*What you should do*: Set down each line of the data exactly, but not the pictures.
** Opening Dataset excerpt block **
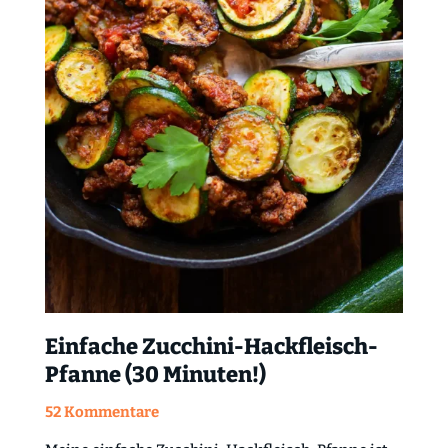
Einfache Zucchini-Hackfleisch-
Pfanne (30 Minuten!)
52 Kommentare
** Closing Dataset excerpt block **
*Your response*:
Einfache Zucchini-Hackfleisch-
Pfanne (30 Minuten!)
52 Kommentare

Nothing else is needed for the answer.